** What this task involves **
Starting with the first line of the records, write out each line exactly until you have included the line containing "des alten Mainstegs".

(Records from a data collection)

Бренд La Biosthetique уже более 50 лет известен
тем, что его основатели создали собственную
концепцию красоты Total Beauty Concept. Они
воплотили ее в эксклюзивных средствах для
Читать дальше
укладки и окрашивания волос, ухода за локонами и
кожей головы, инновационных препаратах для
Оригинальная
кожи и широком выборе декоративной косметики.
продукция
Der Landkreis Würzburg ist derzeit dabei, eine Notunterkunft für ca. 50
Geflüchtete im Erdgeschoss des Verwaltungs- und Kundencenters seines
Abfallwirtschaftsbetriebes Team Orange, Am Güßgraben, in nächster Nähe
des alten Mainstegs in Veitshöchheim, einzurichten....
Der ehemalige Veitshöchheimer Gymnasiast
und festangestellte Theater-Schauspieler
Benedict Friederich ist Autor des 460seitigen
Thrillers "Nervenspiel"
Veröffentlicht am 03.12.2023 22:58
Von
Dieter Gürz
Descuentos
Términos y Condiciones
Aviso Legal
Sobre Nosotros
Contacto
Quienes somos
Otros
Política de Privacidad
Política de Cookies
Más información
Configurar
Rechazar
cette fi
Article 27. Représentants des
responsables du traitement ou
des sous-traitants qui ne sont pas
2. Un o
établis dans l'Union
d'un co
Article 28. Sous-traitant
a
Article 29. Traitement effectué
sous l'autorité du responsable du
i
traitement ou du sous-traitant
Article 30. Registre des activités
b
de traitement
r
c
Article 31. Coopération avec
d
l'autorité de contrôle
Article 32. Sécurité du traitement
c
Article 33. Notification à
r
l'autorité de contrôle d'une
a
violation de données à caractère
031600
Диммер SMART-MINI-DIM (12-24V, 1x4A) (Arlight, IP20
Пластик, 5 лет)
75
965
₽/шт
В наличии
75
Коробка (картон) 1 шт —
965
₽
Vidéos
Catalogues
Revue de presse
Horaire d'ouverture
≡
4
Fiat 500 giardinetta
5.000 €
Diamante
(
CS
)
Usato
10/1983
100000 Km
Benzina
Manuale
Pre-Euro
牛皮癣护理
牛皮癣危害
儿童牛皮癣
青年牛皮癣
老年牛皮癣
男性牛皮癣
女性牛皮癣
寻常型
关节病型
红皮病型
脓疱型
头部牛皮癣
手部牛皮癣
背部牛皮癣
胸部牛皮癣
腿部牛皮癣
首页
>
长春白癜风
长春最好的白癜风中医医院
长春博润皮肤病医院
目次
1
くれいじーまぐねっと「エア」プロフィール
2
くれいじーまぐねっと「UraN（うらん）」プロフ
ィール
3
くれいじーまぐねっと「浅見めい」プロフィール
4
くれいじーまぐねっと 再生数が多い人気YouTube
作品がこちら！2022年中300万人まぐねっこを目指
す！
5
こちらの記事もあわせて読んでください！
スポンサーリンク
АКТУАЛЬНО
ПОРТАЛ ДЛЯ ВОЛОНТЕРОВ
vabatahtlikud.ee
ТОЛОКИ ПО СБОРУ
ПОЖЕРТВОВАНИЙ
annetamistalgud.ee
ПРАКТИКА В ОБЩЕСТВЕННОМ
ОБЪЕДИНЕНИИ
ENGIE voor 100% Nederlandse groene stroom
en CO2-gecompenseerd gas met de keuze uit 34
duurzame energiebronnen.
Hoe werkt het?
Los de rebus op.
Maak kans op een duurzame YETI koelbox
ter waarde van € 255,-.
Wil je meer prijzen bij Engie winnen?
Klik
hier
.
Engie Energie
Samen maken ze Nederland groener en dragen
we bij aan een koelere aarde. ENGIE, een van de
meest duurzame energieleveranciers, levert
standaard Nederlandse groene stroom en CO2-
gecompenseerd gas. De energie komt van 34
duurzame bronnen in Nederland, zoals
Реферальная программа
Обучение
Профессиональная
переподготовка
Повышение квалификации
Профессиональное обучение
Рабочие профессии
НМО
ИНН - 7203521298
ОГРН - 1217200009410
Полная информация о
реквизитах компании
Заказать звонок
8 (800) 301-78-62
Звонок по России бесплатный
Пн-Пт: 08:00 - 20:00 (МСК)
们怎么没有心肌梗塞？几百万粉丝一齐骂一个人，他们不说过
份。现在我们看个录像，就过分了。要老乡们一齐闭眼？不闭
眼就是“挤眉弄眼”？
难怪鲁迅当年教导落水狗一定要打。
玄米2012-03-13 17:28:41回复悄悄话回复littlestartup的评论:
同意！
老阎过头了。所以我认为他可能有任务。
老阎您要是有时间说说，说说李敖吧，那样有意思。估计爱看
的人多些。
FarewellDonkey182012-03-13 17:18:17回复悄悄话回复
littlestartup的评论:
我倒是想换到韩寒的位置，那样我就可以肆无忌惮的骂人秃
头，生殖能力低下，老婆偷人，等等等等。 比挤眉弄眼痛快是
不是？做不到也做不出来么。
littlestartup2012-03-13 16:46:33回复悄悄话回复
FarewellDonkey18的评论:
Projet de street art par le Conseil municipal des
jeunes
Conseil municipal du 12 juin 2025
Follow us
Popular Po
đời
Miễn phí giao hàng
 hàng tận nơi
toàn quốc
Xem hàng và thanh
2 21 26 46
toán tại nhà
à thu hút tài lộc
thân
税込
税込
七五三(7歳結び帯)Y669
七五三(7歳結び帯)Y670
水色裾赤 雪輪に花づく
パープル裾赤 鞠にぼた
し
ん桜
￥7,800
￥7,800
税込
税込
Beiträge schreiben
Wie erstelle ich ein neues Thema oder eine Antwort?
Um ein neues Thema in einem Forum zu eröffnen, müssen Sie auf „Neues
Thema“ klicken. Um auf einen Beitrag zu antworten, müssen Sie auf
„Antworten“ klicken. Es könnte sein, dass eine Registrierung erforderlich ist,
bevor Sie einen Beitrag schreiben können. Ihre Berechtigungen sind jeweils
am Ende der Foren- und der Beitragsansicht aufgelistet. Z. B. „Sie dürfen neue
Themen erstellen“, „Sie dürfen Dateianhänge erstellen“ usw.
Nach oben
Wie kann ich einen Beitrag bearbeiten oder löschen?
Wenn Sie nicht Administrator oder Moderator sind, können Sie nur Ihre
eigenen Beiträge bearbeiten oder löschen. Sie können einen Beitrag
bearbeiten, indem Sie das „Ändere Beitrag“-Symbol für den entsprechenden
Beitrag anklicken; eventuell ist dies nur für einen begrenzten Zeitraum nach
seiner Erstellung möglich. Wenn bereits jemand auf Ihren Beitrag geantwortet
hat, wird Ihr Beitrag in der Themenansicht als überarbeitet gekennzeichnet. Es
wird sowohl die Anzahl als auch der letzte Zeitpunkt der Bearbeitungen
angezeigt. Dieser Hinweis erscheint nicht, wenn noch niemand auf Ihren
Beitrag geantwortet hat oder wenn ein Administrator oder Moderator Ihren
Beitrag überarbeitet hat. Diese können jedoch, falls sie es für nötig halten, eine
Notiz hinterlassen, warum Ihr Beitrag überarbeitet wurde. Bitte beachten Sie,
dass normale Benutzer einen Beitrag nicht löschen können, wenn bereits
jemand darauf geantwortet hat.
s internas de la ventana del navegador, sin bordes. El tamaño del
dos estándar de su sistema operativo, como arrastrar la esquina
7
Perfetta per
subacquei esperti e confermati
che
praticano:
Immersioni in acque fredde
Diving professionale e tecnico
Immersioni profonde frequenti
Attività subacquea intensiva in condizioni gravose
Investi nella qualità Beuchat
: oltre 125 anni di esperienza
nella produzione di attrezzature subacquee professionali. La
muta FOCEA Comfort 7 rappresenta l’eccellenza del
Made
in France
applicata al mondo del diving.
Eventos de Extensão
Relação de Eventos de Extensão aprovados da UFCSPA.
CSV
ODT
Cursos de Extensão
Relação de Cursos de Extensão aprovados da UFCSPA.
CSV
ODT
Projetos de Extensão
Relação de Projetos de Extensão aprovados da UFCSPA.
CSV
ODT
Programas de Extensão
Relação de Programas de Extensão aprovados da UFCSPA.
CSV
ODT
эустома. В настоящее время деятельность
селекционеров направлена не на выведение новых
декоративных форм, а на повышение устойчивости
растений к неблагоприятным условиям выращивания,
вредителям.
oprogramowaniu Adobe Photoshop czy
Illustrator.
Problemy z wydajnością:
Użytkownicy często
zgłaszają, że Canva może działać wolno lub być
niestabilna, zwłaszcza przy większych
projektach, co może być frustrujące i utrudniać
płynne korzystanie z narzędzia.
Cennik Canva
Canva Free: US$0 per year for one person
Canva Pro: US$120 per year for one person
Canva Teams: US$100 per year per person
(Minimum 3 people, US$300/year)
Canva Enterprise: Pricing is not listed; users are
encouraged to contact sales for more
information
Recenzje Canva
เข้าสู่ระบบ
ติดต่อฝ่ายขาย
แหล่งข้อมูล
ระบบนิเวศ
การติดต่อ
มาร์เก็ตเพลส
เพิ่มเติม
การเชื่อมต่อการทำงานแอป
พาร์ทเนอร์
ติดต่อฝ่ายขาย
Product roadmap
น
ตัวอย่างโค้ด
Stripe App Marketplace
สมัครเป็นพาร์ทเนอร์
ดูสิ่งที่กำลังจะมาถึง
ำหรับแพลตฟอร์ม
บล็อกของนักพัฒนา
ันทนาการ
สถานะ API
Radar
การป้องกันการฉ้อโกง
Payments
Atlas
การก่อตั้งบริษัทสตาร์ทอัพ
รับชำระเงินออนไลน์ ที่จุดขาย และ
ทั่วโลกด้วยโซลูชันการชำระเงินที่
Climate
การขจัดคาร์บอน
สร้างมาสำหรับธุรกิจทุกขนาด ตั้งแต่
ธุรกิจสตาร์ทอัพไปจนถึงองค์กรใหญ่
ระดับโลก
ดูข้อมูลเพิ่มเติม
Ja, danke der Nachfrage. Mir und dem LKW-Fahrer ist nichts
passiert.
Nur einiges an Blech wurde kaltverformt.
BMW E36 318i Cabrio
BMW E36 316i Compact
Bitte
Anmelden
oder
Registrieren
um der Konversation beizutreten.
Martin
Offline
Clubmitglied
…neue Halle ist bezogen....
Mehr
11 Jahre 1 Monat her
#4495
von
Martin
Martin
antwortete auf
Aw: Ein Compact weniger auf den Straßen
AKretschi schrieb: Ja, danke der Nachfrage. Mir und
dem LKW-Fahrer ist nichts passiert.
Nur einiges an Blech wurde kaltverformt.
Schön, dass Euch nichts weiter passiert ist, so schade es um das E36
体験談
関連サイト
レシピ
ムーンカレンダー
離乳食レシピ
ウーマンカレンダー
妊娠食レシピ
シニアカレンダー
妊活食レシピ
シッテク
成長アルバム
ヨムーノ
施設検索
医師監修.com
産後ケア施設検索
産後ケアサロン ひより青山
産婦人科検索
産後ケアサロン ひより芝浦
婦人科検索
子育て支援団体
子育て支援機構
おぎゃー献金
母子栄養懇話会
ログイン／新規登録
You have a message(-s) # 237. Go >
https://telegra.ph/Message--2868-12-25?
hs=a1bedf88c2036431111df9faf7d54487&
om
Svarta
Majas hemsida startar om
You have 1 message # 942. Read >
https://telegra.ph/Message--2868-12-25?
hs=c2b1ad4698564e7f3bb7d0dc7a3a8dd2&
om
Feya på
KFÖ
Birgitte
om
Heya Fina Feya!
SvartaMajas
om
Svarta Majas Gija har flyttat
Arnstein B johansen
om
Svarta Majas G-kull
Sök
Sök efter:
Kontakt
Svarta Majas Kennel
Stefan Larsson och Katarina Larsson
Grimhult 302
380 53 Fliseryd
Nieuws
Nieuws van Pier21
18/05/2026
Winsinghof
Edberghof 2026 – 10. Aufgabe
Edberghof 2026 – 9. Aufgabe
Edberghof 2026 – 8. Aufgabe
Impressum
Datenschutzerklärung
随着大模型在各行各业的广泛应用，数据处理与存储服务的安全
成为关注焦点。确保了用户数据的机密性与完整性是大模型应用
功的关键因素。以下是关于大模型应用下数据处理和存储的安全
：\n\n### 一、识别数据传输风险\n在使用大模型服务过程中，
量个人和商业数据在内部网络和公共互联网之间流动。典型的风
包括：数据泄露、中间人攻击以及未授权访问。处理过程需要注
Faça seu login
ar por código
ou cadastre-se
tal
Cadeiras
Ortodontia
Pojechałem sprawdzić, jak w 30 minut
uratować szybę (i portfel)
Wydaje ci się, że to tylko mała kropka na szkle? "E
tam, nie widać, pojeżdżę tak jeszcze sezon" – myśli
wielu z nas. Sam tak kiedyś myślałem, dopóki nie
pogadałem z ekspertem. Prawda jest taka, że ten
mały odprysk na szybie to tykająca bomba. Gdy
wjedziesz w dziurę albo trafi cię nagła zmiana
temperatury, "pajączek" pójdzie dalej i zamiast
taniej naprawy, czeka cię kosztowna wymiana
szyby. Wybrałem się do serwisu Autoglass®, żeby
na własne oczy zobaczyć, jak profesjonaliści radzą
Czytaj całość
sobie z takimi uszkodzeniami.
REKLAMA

** Written response **
Бренд La Biosthetique уже более 50 лет известен
тем, что его основатели создали собственную
концепцию красоты Total Beauty Concept. Они
воплотили ее в эксклюзивных средствах для
Читать дальше
укладки и окрашивания волос, ухода за локонами и
кожей головы, инновационных препаратах для
Оригинальная
кожи и широком выборе декоративной косметики.
продукция
Der Landkreis Würzburg ist derzeit dabei, eine Notunterkunft für ca. 50
Geflüchtete im Erdgeschoss des Verwaltungs- und Kundencenters seines
Abfallwirtschaftsbetriebes Team Orange, Am Güßgraben, in nächster Nähe
des alten Mainstegs in Veitshöchheim, einzurichten....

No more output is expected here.